Exercise
Please set down the line that contains "40 - Portefeuille" and every line below it through the last, exactly as written, with no other lines.

Record extracts
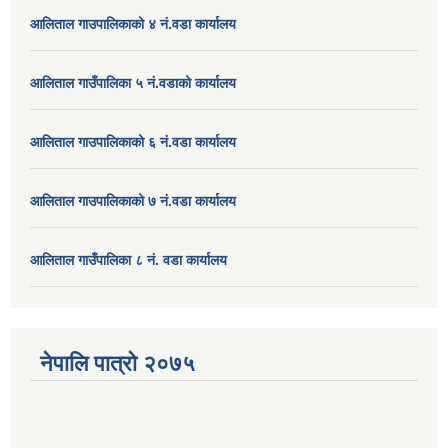
आलिताल गाउपालिकाको ४ नं.वडा कार्यालय
आलिताल गाउँपालिका ५ नं.वडाको कार्यालय
आलिताल गाउपालिकाको ६ नं.वडा कार्यालय
आलिताल गाउपालिकाको ७ नं.वडा कार्यालय
आलिताल गाउँपालिका ८ नं. वडा कार्यालय
नेपालि पात्रो २०७५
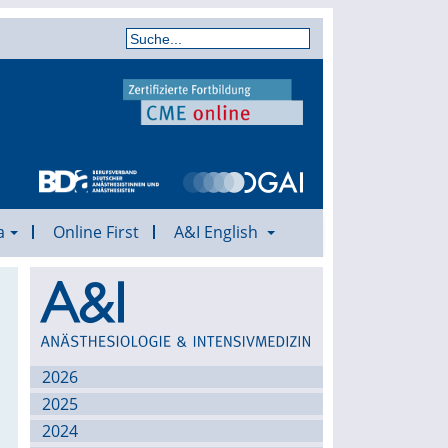
a
Online First
A&I English
Archiv
2026
2025
2024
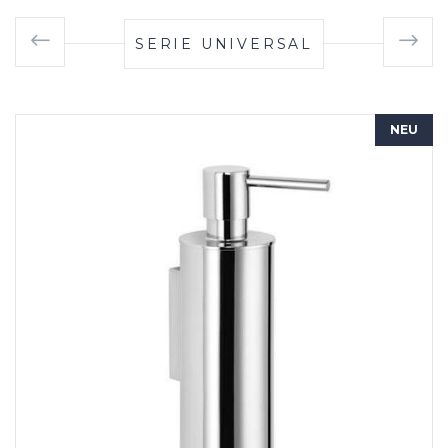
SERIE UNIVERSAL
NEU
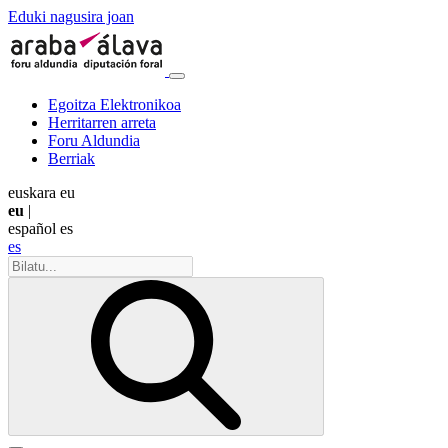
Eduki nagusira joan
Egoitza Elektronikoa
Herritarren arreta
Foru Aldundia
Berriak
euskara
eu
eu
|
español
es
es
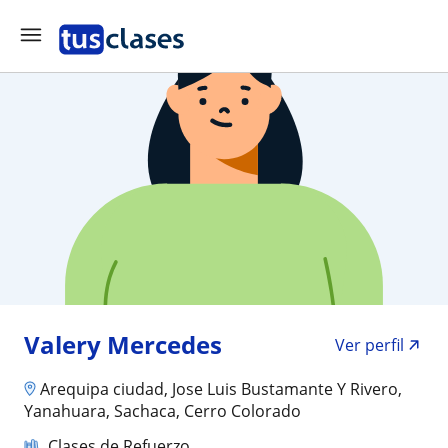
Valery Mercedes
Ver perfil
Arequipa ciudad, Jose Luis Bustamante Y Rivero,
Yanahuara, Sachaca, Cerro Colorado
Clases de Refuerzo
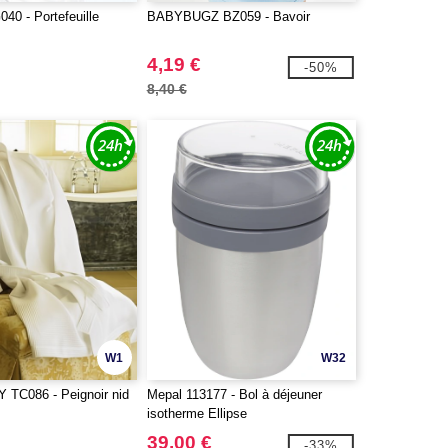
40 - Portefeuille
BABYBUGZ BZ059 - Bavoir
4,19 €
-50%
8,40 €
W1
W32
TC086 - Peignoir nid
Mepal 113177 - Bol à déjeuner
isotherme Ellipse
39,00 €
-33%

Solution for this problem
40 - Portefeuille
BABYBUGZ BZ059 - Bavoir
4,19 €
-50%
8,40 €
W1
W32
TC086 - Peignoir nid
Mepal 113177 - Bol à déjeuner
isotherme Ellipse
39,00 €
-33%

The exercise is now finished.